Raw milk and other unpasteurized dairy products also pose a risk, along with raw produce like apples, cucumbers, and especially sprouts — which provide the perfect warm, moist environment for bacteria to thrive.

E. Coli can also sneak in through contaminated water, which may be used to irrigate crops or clean equipment, and poor kitchen hygiene can help it spread to other foods like poultry.

Wash and clean yer foods, folks.


And if that isn’t enough to frighten you, there’s always chicken.

Cue Joe Jackson’s cheerful little ditty.

Well THAT Explains It (Ignore)

I’ve looked askance at several of Chief Justice John Roberts’s activities in the past — first, and most notably, his decision that ObamaCare was actually a “tax” and not an un-Constitutional prescriptive power grab over the lives of U.S. citizens — and since then, several of his votes on Supreme Court decisions have made me furrow my brow.  Here’s one example:

The Supreme Court on Friday let the Trump administration temporarily suspend $65 million in teacher-training grants that the government contends would promote diversity, equity and inclusion initiatives, an early victory for the administration in front of the justices.

The decision was 5 to 4, with five of the court’s conservatives — Justices Amy Coney Barrett, Neil M. Gorsuch, Clarence Thomas, Samuel A. Alito Jr. and Brett M. Kavanaugh — in the majority. Chief Justice John G. Roberts Jr. voted with the court’s three liberal justices in dissent.

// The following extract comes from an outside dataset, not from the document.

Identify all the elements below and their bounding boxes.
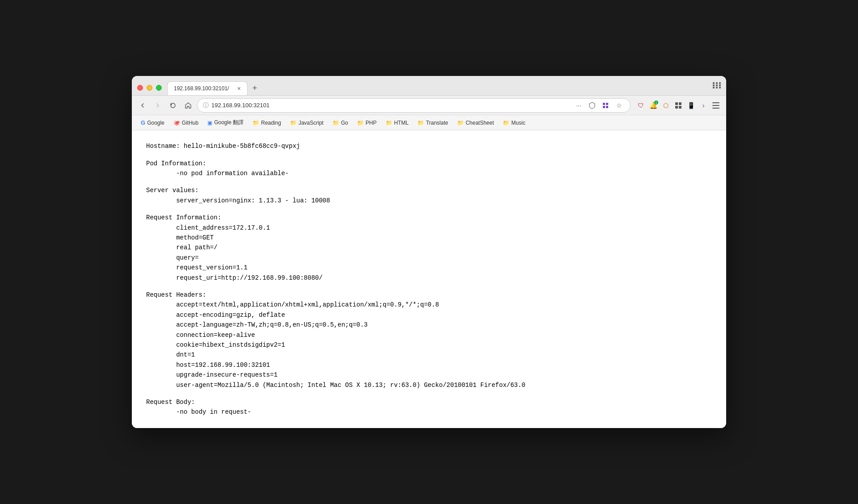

Some commentators have asked the question:  “Does someone have something on Judge Roberts?”  as an answer to these of his decisions — what we used to call the “sex photos with a dead animal or child”  kind of blackmail.

In fact, the answer is a lot simpler, and far less salacious.

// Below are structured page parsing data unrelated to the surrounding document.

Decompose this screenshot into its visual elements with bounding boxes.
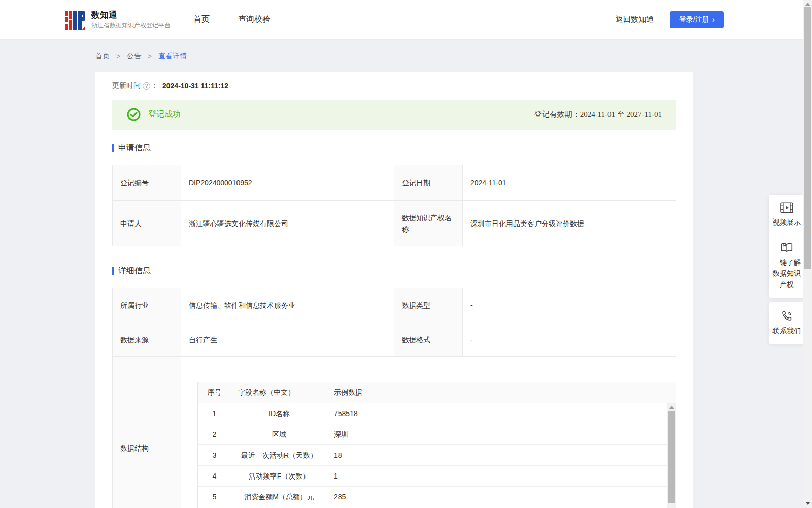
chevron-right-icon: › [712, 16, 715, 24]
scroll-up-arrow-icon[interactable] [669, 406, 674, 409]
logo[interactable]: 数知通 浙江省数据知识产权登记平台 [65, 9, 171, 30]
contact-us-button[interactable]: 联系我们 [772, 310, 801, 336]
breadcrumb-home[interactable]: 首页 [95, 52, 110, 60]
table-row: 申请人 浙江疆心疆选文化传媒有限公司 数据知识产权名称 深圳市日化用品类客户分级… [113, 201, 676, 246]
label-applicant: 申请人 [113, 201, 181, 246]
section-accent-bar [112, 267, 114, 275]
value-reg-number: DIP2024000010952 [181, 165, 394, 201]
apply-info-table: 登记编号 DIP2024000010952 登记日期 2024-11-01 申请… [112, 165, 676, 246]
label-data-source: 数据来源 [113, 323, 181, 357]
nav-item-verify[interactable]: 查询校验 [238, 14, 270, 25]
table-row: 数据来源 自行产生 数据格式 - [113, 323, 676, 357]
label-data-format: 数据格式 [394, 323, 463, 357]
breadcrumb-separator: > [148, 52, 152, 60]
detail-info-table: 所属行业 信息传输、软件和信息技术服务业 数据类型 - 数据来源 自行产生 数据… [112, 288, 676, 508]
data-structure-table: 序号 字段名称（中文） 示例数据 1 ID名称 758518 2 [197, 382, 676, 508]
value-applicant: 浙江疆心疆选文化传媒有限公司 [181, 201, 394, 246]
structure-header-row: 序号 字段名称（中文） 示例数据 [198, 382, 676, 403]
phone-icon [781, 310, 793, 322]
status-text: 登记成功 [148, 109, 181, 120]
video-icon [780, 202, 793, 213]
structure-row: 5 消费金额M（总额）元 285 [198, 487, 676, 507]
detail-card: 更新时间 ? ： 2024-10-31 11:11:12 登记成功 登记有效期：… [95, 72, 693, 508]
scrollbar-thumb[interactable] [804, 7, 811, 269]
value-data-source: 自行产生 [181, 323, 394, 357]
divider [775, 235, 798, 235]
col-header-field: 字段名称（中文） [231, 382, 327, 403]
label-reg-number: 登记编号 [113, 165, 181, 201]
update-time-value: 2024-10-31 11:11:12 [162, 82, 228, 90]
section-accent-bar [112, 144, 114, 152]
breadcrumb: 首页 > 公告 > 查看详情 [0, 40, 812, 61]
breadcrumb-current: 查看详情 [158, 52, 187, 60]
logo-subtitle: 浙江省数据知识产权登记平台 [91, 21, 171, 30]
book-icon [780, 242, 793, 253]
structure-row: 4 活动频率F（次数） 1 [198, 466, 676, 487]
breadcrumb-notice[interactable]: 公告 [127, 52, 141, 60]
update-time-row: 更新时间 ? ： 2024-10-31 11:11:12 [112, 81, 676, 90]
section-title-apply: 申请信息 [112, 143, 676, 153]
structure-row: 1 ID名称 758518 [198, 403, 676, 424]
side-panel-contact: 联系我们 [769, 302, 804, 344]
value-data-format: - [463, 323, 676, 357]
breadcrumb-separator: > [116, 52, 120, 60]
logo-title: 数知通 [91, 10, 171, 21]
learn-dip-label: 一键了解数据知识产权 [772, 257, 801, 290]
structure-row: 3 最近一次活动R（天数） 18 [198, 445, 676, 466]
section-title-detail: 详细信息 [112, 266, 676, 276]
page-scrollbar [803, 0, 812, 508]
top-bar: 数知通 浙江省数据知识产权登记平台 首页 查询校验 返回数知通 登录/注册 › [0, 0, 812, 40]
validity-period: 登记有效期：2024-11-01 至 2027-11-01 [534, 110, 662, 119]
value-dip-name: 深圳市日化用品类客户分级评价数据 [463, 201, 676, 246]
table-row: 所属行业 信息传输、软件和信息技术服务业 数据类型 - [113, 288, 676, 323]
col-header-sample: 示例数据 [327, 382, 676, 403]
nav-item-home[interactable]: 首页 [193, 14, 210, 25]
scrollbar-thumb[interactable] [668, 411, 675, 503]
scroll-up-arrow-icon[interactable] [805, 3, 810, 6]
update-time-label: 更新时间 [112, 81, 141, 90]
login-register-button[interactable]: 登录/注册 › [670, 11, 724, 28]
registration-success-banner: 登记成功 登记有效期：2024-11-01 至 2027-11-01 [112, 100, 676, 130]
value-reg-date: 2024-11-01 [463, 165, 676, 201]
video-showcase-button[interactable]: 视频展示 [772, 202, 801, 228]
col-header-no: 序号 [198, 382, 231, 403]
side-panel-top: 视频展示 一键了解数据知识产权 [769, 195, 804, 298]
table-row: 登记编号 DIP2024000010952 登记日期 2024-11-01 [113, 165, 676, 201]
label-industry: 所属行业 [113, 288, 181, 323]
structure-table-scrollbar [667, 403, 676, 508]
value-industry: 信息传输、软件和信息技术服务业 [181, 288, 394, 323]
learn-dip-button[interactable]: 一键了解数据知识产权 [772, 242, 801, 290]
video-showcase-label: 视频展示 [772, 216, 801, 228]
label-dip-name: 数据知识产权名称 [394, 201, 463, 246]
label-data-structure: 数据结构 [113, 357, 181, 508]
check-circle-icon [127, 108, 141, 121]
value-data-type: - [463, 288, 676, 323]
scroll-down-arrow-icon[interactable] [805, 502, 810, 505]
back-to-portal-link[interactable]: 返回数知通 [616, 15, 654, 24]
data-structure-cell: 序号 字段名称（中文） 示例数据 1 ID名称 758518 2 [181, 357, 676, 508]
main-nav: 首页 查询校验 [193, 14, 299, 25]
contact-us-label: 联系我们 [772, 325, 801, 336]
label-data-type: 数据类型 [394, 288, 463, 323]
table-row: 数据结构 序号 字段名称（中文） 示例数据 1 ID名称 [113, 357, 676, 508]
label-reg-date: 登记日期 [394, 165, 463, 201]
question-circle-icon[interactable]: ? [143, 82, 150, 90]
logo-icon [65, 9, 85, 30]
structure-row: 2 区域 深圳 [198, 424, 676, 445]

Investigative journalist Bad Kitty Unleashed reported on Thursday that Supreme Court Chief Justice John Roberts is involved in an invite-only club for elite judges in Washington, DC.

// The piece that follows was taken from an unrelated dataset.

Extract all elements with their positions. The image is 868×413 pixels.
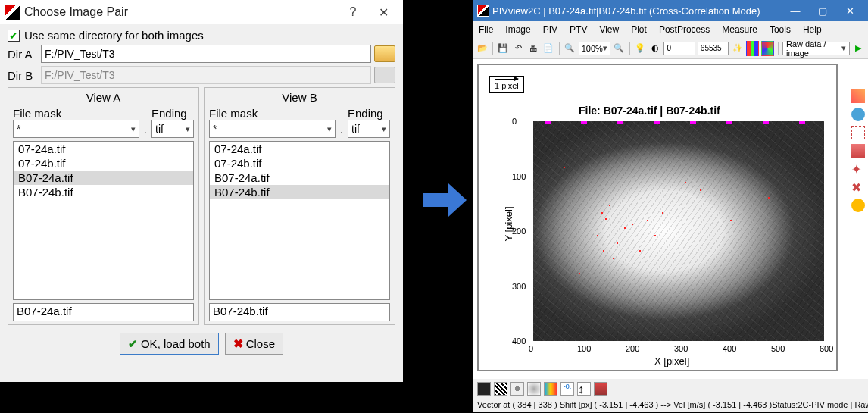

The elitist club America Inns of Court also includes the radical America-hating judges James Boasberg, Beryl Howell, Ketanji Brown Jackson, and Amit Mehta—all hard-left judges and Trump-haters.

Go ahead and read the whole thing.  It will explain exactly why Roberts has voted the way he has.

I don’t know what the solution is — there’s that “freedom of association” thing in the Constitution —  but what it basically means is that the nominally-conservative Chief Justice is in thrall to the hard Left judiciary in this country, and there doesn’t seem to be a whole lot we can do about it.

I think I’d have preferred the photos.